WORK TO BE COMPLETED:
Lift every line from the entries that includes the word "Michael".

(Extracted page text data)

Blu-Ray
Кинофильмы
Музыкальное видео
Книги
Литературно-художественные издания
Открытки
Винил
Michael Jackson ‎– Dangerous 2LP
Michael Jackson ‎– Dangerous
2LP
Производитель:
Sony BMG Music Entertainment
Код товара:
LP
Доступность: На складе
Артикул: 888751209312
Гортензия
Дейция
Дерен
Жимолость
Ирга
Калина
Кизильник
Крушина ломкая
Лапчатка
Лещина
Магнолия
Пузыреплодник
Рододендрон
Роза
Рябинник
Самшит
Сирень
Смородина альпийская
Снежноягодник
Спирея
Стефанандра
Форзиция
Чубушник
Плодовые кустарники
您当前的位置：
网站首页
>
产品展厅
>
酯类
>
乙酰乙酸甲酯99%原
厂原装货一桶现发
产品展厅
...
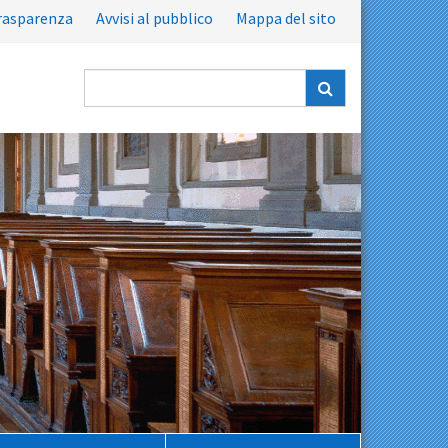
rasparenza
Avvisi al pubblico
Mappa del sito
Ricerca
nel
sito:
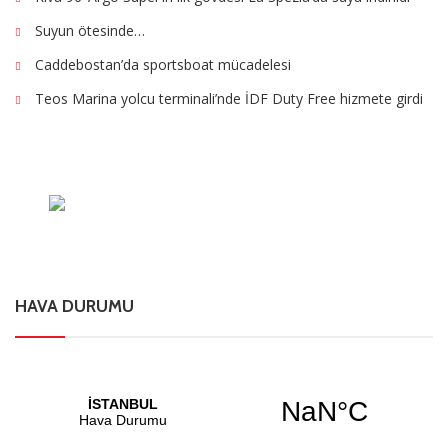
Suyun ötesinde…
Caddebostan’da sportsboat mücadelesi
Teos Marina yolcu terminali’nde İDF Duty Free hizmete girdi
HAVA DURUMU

RESULT OF THE EXERCISE:
Michael Jackson ‎– Dangerous 2LP
Michael Jackson ‎– Dangerous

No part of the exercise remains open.